Let me start by explaining the two scenarios. By splitting, it means that you run two web-instances that make up your website or application. For the user, it should feel like the same app. The reasonable part to split is the app-logic itself, and possible static content. The app-logic is where you might have users, models, and logic that makes your app solve whatever problem it might offer. This would also be the destination after signing in. The static-part would be your landing page, documentation, blog and whatever text the user needs to read before login in or signing in to the app. In responsibility terms, you might also think of these two as

  1. The part that’s run by the marketing department (This might be you).

and

  1. The part that’s run by the software engineers (This might be you as well).

I am sure you get the point.

I came across a discussion on this splitting topic on Twitter recently, and it was clear there were a lot of strong opinions. I understand why, as I’ve been struggling to decide upon this dilemma myself. I don’t think there is a correct answer on what to do, but at least we can look at the pros and cons. I think we can also conclude that this is as many other hard questions, a balancing act.

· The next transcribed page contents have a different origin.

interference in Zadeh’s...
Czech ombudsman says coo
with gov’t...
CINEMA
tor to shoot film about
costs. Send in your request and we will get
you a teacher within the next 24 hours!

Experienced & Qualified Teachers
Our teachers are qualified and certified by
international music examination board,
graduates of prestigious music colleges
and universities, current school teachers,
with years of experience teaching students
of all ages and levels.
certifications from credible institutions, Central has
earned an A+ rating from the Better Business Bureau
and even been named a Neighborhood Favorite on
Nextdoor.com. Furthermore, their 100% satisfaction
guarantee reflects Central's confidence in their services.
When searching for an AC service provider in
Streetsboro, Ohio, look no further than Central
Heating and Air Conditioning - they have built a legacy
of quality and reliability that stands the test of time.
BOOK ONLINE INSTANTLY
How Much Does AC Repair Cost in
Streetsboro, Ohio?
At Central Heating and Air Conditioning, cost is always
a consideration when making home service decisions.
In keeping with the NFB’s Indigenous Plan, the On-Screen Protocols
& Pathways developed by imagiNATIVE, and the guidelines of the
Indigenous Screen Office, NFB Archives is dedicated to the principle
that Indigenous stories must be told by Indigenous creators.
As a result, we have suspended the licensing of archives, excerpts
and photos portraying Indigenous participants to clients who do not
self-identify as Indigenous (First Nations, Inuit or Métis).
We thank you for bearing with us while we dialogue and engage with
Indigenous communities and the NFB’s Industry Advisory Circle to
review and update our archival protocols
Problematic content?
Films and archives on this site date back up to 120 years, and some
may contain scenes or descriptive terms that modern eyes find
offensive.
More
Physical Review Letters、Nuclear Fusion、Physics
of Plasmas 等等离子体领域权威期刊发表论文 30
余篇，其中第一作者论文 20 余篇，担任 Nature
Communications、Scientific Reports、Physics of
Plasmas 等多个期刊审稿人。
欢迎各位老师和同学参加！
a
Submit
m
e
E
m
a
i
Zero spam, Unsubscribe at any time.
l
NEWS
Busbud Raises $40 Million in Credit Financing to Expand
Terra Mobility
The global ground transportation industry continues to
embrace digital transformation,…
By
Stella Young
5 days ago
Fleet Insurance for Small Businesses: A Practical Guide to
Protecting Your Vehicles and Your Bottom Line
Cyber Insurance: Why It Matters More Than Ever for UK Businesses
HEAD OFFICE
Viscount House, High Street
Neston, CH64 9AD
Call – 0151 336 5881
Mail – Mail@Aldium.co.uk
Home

Pros (of divided architecture)

  • Extremely lightweight front-end, most likely ultra-fast loading times.
  • No downtime during app-upgrades.
  • Lots of solutions available that will result in record ’time to market’, e.g. Ghost, GatsbyJS, Squarespace, Jekyll, Contentful, GoHugo ++.
  • Solutions built for the right purpose, which is content creation.
  • No need to commit and push for every small update.
  • Saves you countless hours compared to coding a custom solution. (No, coding a fully fledged blog in e.g. Rails does not take 15 minutes as DHH did in that video.)
  • Depending on the chosen technology, you might get some of the SoMe features for free. (Meta tags, sharing, snippets, image handling, etc.)
  • Isolated main app logic.
  • Maintainer gets forced to try out new technologies? (Not sure this is a pro, could be a waste of time)

Cons (of divided architecture)

If a developer tells it’s quick to code a custom blog or static platform, he/she is probably lying. Remember, a site is not complete unless it supports these features. Hence this warning: A static ’lightweight’ front end always takes more time to set up than initially planned.

You’ll need to duplicate way more functionality and code than you thought. Header, navbars, footer, domain settings and suddenly you’ve got two CSS sources that need to be maintained. CSS variables will not be enough to handle this.

Your selected landing page/blog framework (if not pre-hosted) might be ephemeral. Many of these new technologies are built by the JS community. These guys change the stack and introduce dependency issues more often than you change underwear. At least compared to the good old MVC frameworks like Rails, Grails or Django.

My current understanding is that www.myapp.com/blogg is more desirable in terms of SEO than blog.myapp.com.

There will be increased complexity if you’d like to share app data to the front page. E.g. if you would like to share how many users joined the platform, or how many cat photos that were uploaded during the last 24 hours. Of course, it can be supported if you split the apps, but you’ll have to expose an endpoint, use webhooks or in some way make that data available.

You’ll need 2 sets of admin user accounts. This issue can also be handled by using a third-party auth service, but most likely you’ll simply create standard user authentication with a DB on the app-side, so the problem will occur.

You’ll need 2 sets of tracking software, and there will be no natural flow of user behavior between the two platforms. Not sure how I would solve that when using a brilliant tool like Hot Jar.